Til one night, in the south sea light, this to her he said...
I'll build a bamboo bungalow for you...big enough for two, my darling, big enough for you.
We'll be married, happy we'll be, under the bamboo, under the bamboo tree.”
“And you'll be M–I-N-E mine, I'll be T-H-I-N-E thine, and I'll L-O-V-E love you all the T-I-M-E time...”
Linda's crying, and so then am I, as the sun rises and smacks me in the face. Another day, another race.
The yard wasn't a big one then. But Linda was home. Maybe with Lassie, maybe in the VW bug. I was small then. I loved Linda, so of course I ran to her and wrapped her in my biggest boo bear hug. She swung me in a circle, tightly in her boo bear arms.
I can't count the days that I haven't missed my baby sister. From my earliest day's, all I wanted was for Linda to come home. Of course nothing has changed. The greatest challenge in missing my sister was everyone else was missing her too. Everyone.

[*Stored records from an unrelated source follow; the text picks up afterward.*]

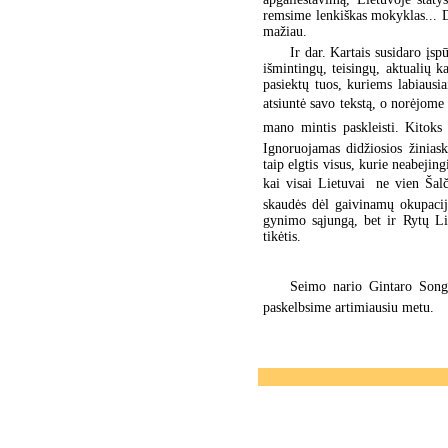
remsime lenkiškas mokyklas... D
mažiau.
Ir dar. Kartais susidaro įspū
išmintingų, teisingų, aktualių 
pasiektų tuos, kuriems labiausi
atsiuntė savo tekstą, o norėjome 
mano mintis paskleisti. Kitok
Ignoruojamas didžiosios žiniask
taip elgtis visus, kurie neabejin
kai visai Lietuvai  ne vien Š
skaudės dėl gaivinamų okupacijo
gynimo sąjungą, bet ir Rytų Li
tikėtis.
Seimo nario Gintaro Songai
paskelbsime artimiausiu metu.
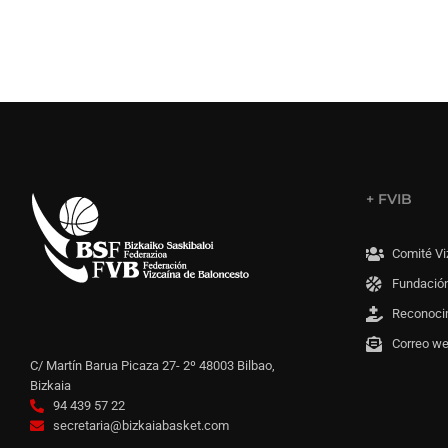
+ FVIB
Comité Vi
Fundación
Reconoci
Correo w
C/ Martín Barua Picaza 27- 2º 48003 Bilbao,
Bizkaia
94 439 57 22
secretaria@bizkaiabasket.com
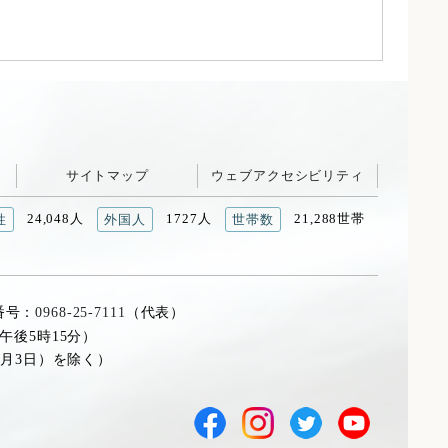
サイトマップ
ウェブアクセシビリティ
24,048人
1727人
21,288世帯
性
外国人
世帯数
番号：
0968-25-7111
（代表）
午後5時15分）
1月3日）を除く）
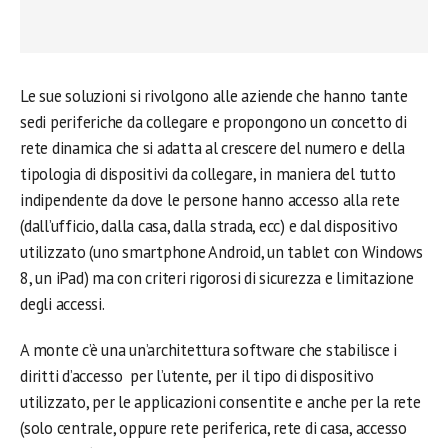
Le sue soluzioni si rivolgono alle aziende che hanno tante
sedi periferiche da collegare e propongono un concetto di
rete dinamica che si adatta al crescere del numero e della
tipologia di dispositivi da collegare, in maniera del tutto
indipendente da dove le persone hanno accesso alla rete
(dall’ufficio, dalla casa, dalla strada, ecc) e dal dispositivo
utilizzato (uno smartphone Android, un tablet con Windows
8, un iPad) ma con criteri rigorosi di sicurezza e limitazione
degli accessi.
A monte c’è una un’architettura software che stabilisce i
diritti d’accesso per l’utente, per il tipo di dispositivo
utilizzato, per le applicazioni consentite e anche per la rete
(solo centrale, oppure rete periferica, rete di casa, accesso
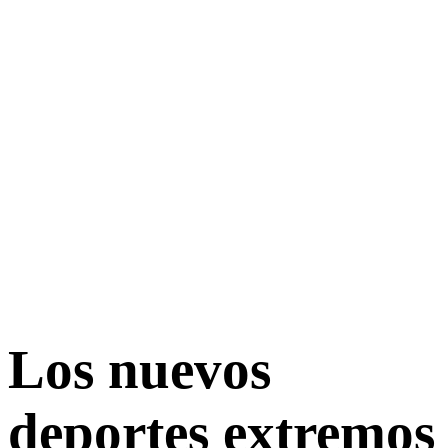
Los nuevos
deportes extremos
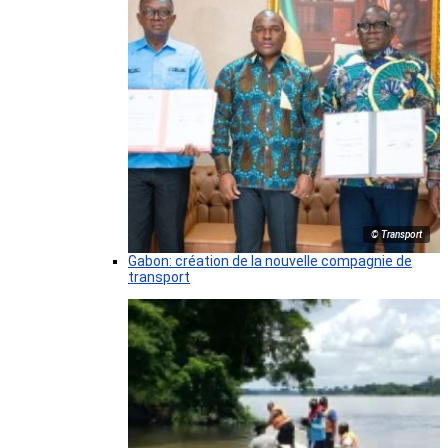
© Transport
Gabon: création de la nouvelle compagnie de
transport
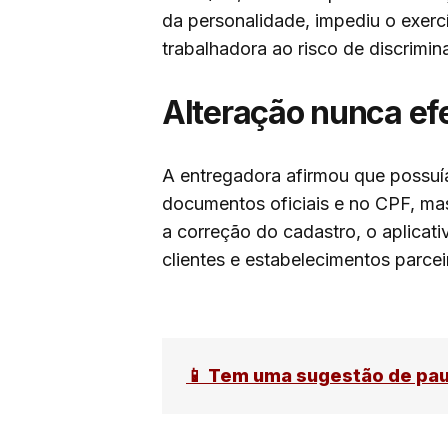
da personalidade, impediu o exercí
trabalhadora ao risco de discrimin
Alteração nunca ef
A entregadora afirmou que possuí
documentos oficiais e no CPF, mas
a correção do cadastro, o aplicati
clientes e estabelecimentos parcei
📱 Tem uma sugestão de pa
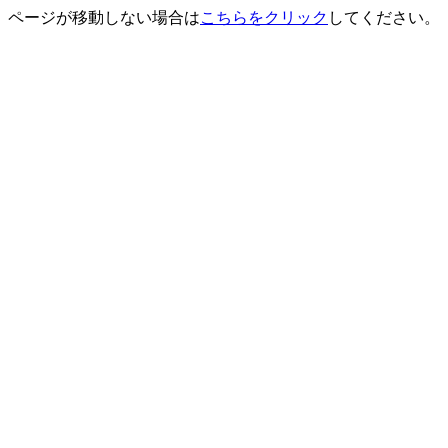
ページが移動しない場合は
こちらをクリック
してください。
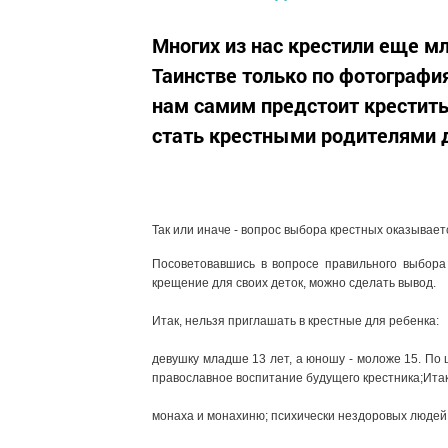
Многих из нас крестили еще м
Таинстве только по фотографи
нам самим предстоит крестить
стать крестными родителями 
Так или иначе - вопрос выбора крестных оказывает
Посоветовавшись в вопросе правильного выбора
крещение для своих деток, можно сделать вывод.
Итак, нельзя приглашать в крестные для ребенка:
девушку младше 13 лет, а юношу - моложе 15. По 
православное воспитание будущего крестника;Итак
монаха и монахиню; психически нездоровых людей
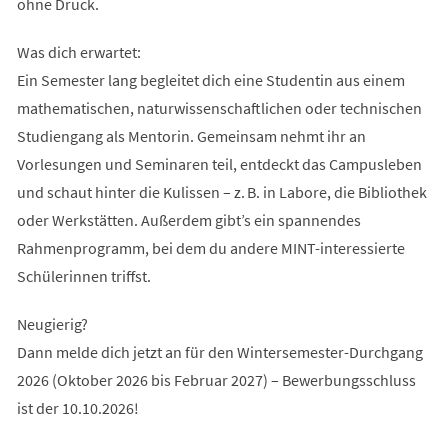
ohne Druck.
Was dich erwartet:
Ein Semester lang begleitet dich eine Studentin aus einem
mathematischen, naturwissenschaftlichen oder technischen
Studiengang als Mentorin. Gemeinsam nehmt ihr an
Vorlesungen und Seminaren teil, entdeckt das Campusleben
und schaut hinter die Kulissen – z. B. in Labore, die Bibliothek
oder Werkstätten. Außerdem gibt’s ein spannendes
Rahmenprogramm, bei dem du andere MINT-interessierte
Schülerinnen triffst.
Neugierig?
Dann melde dich jetzt an für den Wintersemester-Durchgang
2026 (Oktober 2026 bis Februar 2027) – Bewerbungsschluss
ist der 10.10.2026!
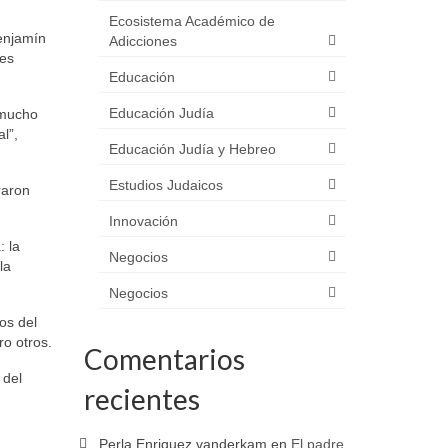
Ecosistema Académico de
Benjamín
Adicciones
les
Educación
Educación Judía
 mucho
l”,
Educación Judía y Hebreo
Estudios Judaicos
raron
Innovación
: la
Negocios
la
Negocios
os del
ro otros.
Comentarios
 del
recientes
Perla Enriquez vanderkam
en
El padre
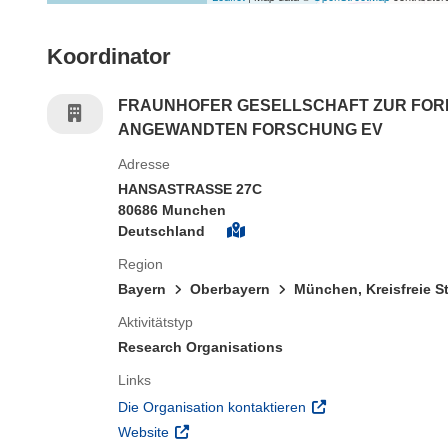
Koordinator
FRAUNHOFER GESELLSCHAFT ZUR FO
ANGEWANDTEN FORSCHUNG EV
Adresse
HANSASTRASSE 27C
80686 Munchen
Deutschland
Region
Bayern
Oberbayern
München, Kreisfreie S
Aktivitätstyp
Research Organisations
Links
(öffnet in neuem Fens
Die Organisation kontaktieren
(öffnet in neuem Fenster)
Website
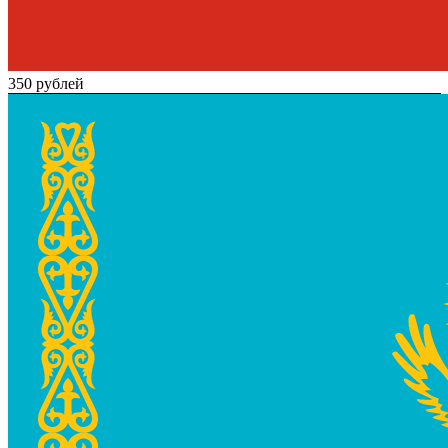
350 рублей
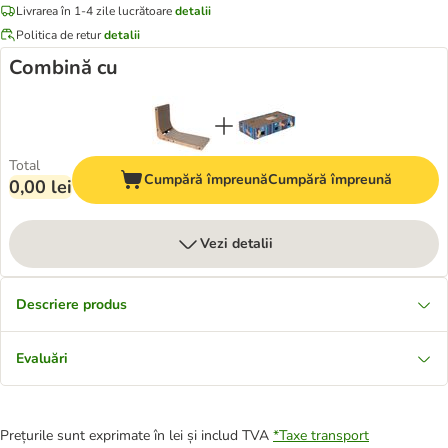
Livrarea în 1-4 zile lucrătoare
detalii
Politica de retur
detalii
Combină cu
Total
Cumpără împreună
Cumpără împreună
0,00 lei
Vezi detalii
Descriere produs
Evaluări
Prețurile sunt exprimate în lei și includ TVA
*
Taxe transport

Of course she wasn't my baby sister, she was the sister who caught me as I came into the world. And the only thing she ever did wrong was not putting me back, getting rid of me, or otherwise saving me from this. But I can't blame her, the game seemed worth playing at the time.
But this day, Mom was wresting in the hospital. I had driven down from the big city, a successful puff of hot air. I knew I wasn't anyone, but the thought still gave me a grift. Mom was dieing, but no one would admit it. She was in a hospital for mid-landers. Not here, not there.
Linda was there. Of course. And then so was I.
I remembered the love Mom and Dad shared, the times in the car singing, the joy we shared in the simple things, and I started singing a Cannibal King.
Mom was dieing of bladder cancer. Slowly, every day, bleeding out. And everyday they fixed her. Cauterizing her, stopping the bleeding. She was in the hospital with pneumonia, and bleeding. I remembered as they stuck the needle in her back to drain her lung. I remembered waiting to see how the procedures went as they burnt her bladder.
That day, I think she was low in blood. Her lunges were ok, I think. I started singing that song, and Mom joined in, weak but happy. She was my Zulu maid. Singing, she had a heart attack, but she never missed a beat. That was my Mom.
A few months later I kissed her good bye, but in my mind she'll always be singing that song.
If I'd asked for a better Mom, well, there just couldn't be.